--- Working data ---

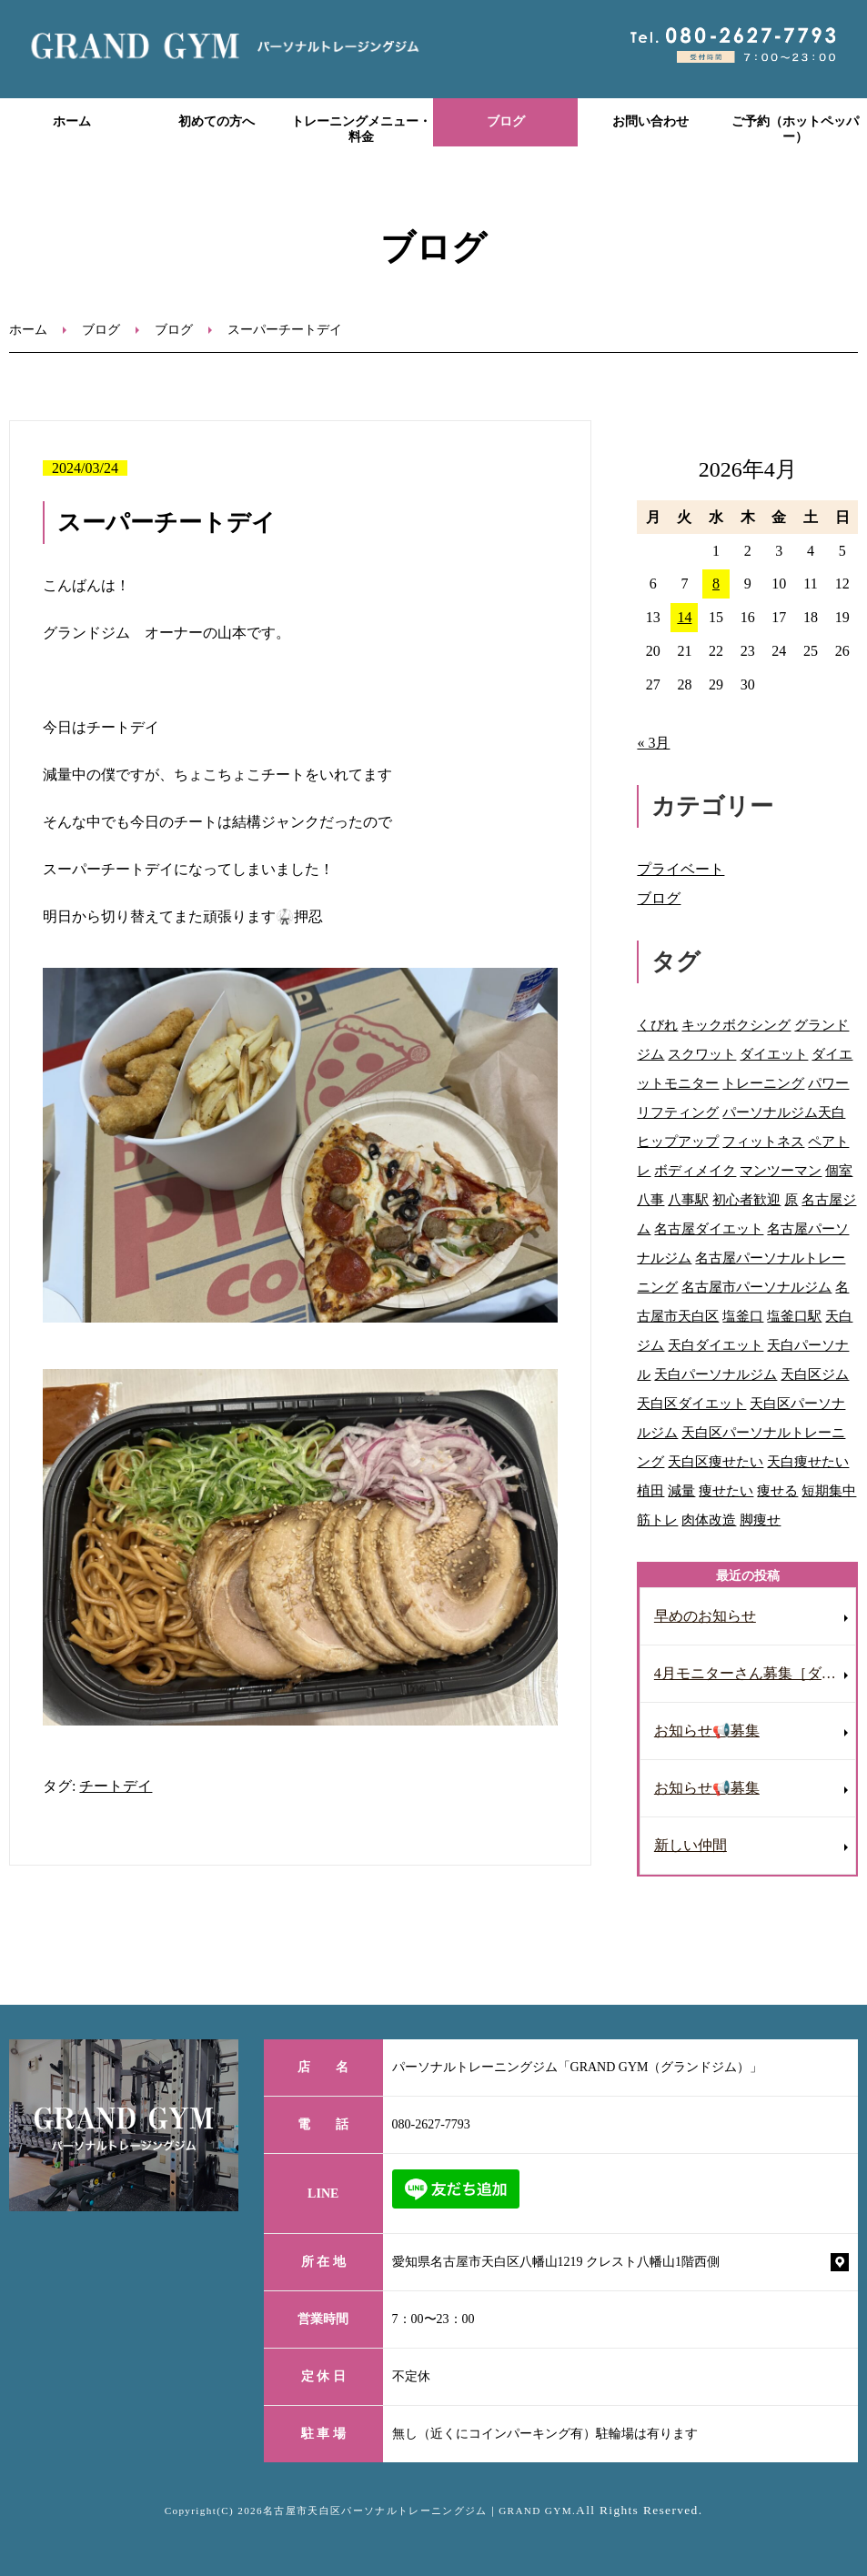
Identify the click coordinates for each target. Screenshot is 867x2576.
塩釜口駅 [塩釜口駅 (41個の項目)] (794, 1315)
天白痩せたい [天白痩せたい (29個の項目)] (808, 1461)
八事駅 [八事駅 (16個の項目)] (688, 1199)
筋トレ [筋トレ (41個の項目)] (657, 1519)
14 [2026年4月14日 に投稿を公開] (684, 617)
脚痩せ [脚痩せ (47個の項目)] (760, 1519)
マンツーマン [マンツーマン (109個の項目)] (781, 1170)
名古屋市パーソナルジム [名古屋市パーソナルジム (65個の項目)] (756, 1286)
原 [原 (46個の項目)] (791, 1199)
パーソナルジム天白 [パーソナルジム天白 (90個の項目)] (783, 1112)
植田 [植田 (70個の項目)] (650, 1490)
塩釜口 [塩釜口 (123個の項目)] (742, 1315)
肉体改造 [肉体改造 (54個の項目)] (708, 1519)
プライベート (680, 869)
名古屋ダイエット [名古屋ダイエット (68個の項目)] (708, 1228)
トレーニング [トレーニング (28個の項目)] (763, 1083)
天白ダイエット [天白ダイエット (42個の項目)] (715, 1345)
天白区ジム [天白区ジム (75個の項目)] (815, 1374)
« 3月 (653, 742)
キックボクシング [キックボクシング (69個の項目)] (736, 1024)
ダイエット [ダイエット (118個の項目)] (774, 1054)
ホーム (72, 121)
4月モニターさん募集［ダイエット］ (754, 1673)
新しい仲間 (690, 1845)
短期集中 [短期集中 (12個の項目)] (828, 1490)
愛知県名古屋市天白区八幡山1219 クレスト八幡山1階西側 (556, 2262)
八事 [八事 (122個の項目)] (650, 1199)
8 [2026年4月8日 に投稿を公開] (716, 583)
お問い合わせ (650, 121)
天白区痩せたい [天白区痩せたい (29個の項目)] (715, 1461)
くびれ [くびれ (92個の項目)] (657, 1024)
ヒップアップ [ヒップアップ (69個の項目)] (678, 1141)
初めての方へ (216, 121)
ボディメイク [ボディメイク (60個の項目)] (695, 1170)
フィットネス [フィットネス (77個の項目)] (763, 1141)
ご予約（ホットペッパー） (795, 129)
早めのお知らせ (705, 1616)
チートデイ (115, 1786)
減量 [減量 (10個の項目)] (681, 1490)
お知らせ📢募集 (707, 1730)
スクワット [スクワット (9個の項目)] (702, 1054)
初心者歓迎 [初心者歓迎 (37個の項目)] (746, 1199)
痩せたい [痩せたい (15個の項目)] (726, 1490)
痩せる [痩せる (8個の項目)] (777, 1490)
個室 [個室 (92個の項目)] (838, 1170)
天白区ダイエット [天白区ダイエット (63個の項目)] (691, 1403)
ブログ (506, 121)
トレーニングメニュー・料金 (361, 129)
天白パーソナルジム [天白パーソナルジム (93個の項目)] (715, 1374)
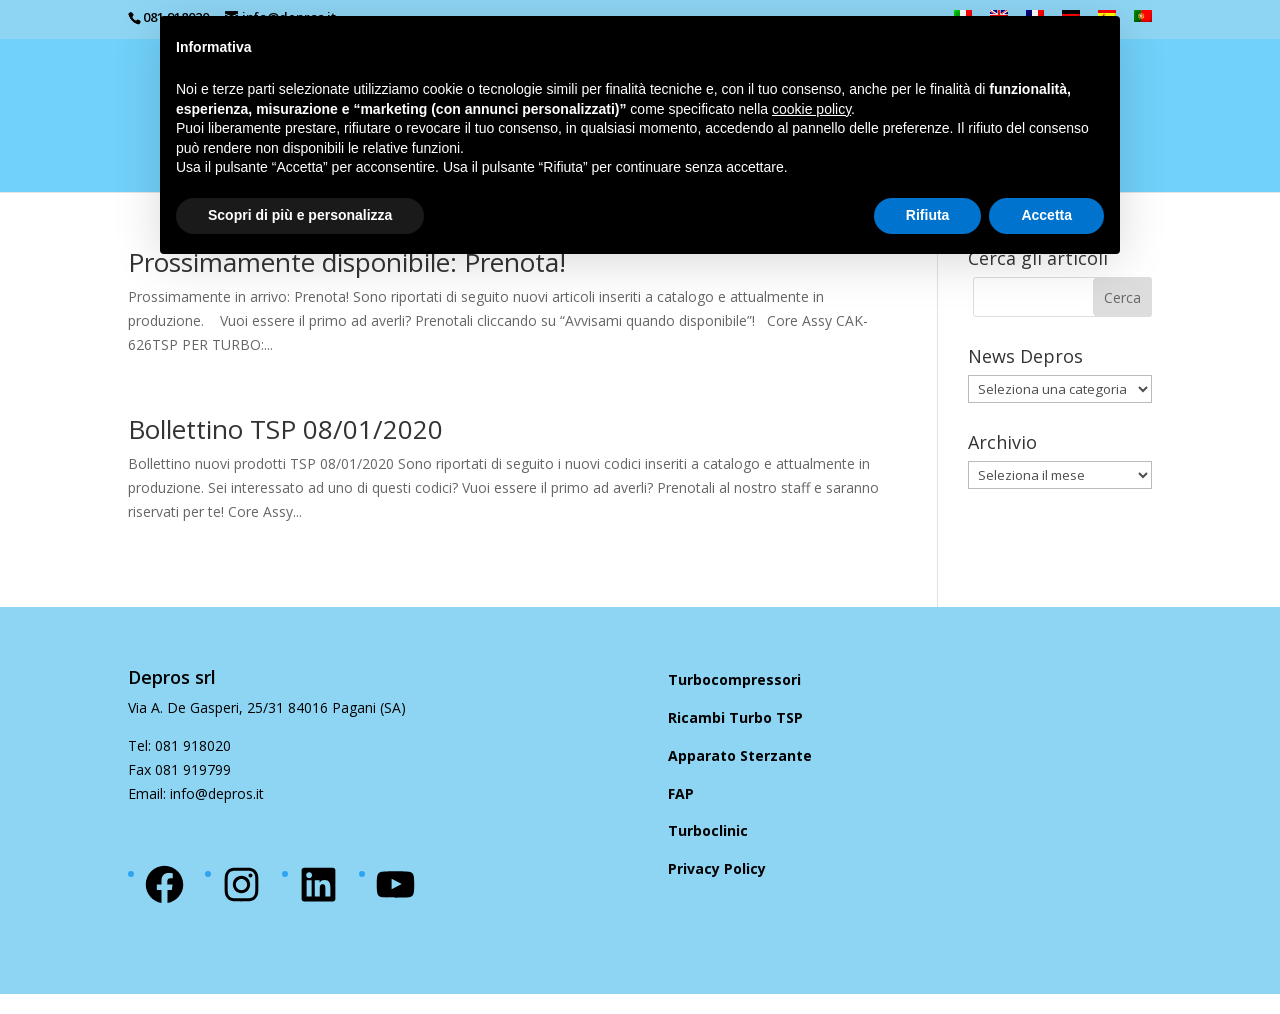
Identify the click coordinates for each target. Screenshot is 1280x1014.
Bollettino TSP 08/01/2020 (285, 429)
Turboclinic (708, 830)
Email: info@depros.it (196, 793)
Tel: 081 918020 (179, 745)
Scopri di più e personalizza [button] (300, 215)
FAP (681, 793)
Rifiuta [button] (928, 215)
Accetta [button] (1046, 215)
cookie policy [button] (811, 109)
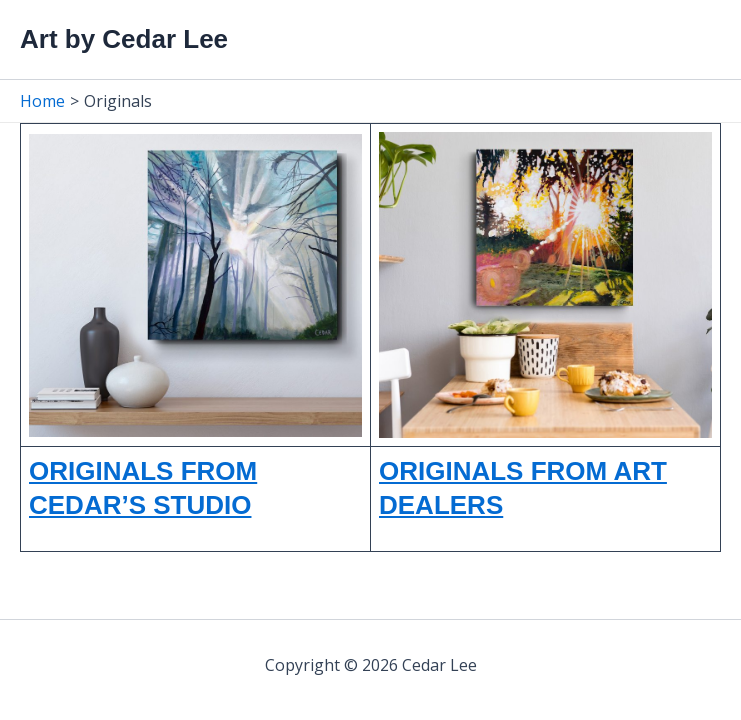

---

Task requirements
Using the data above, tally each line in which "click" appears and give the number with no other words.

Task response
2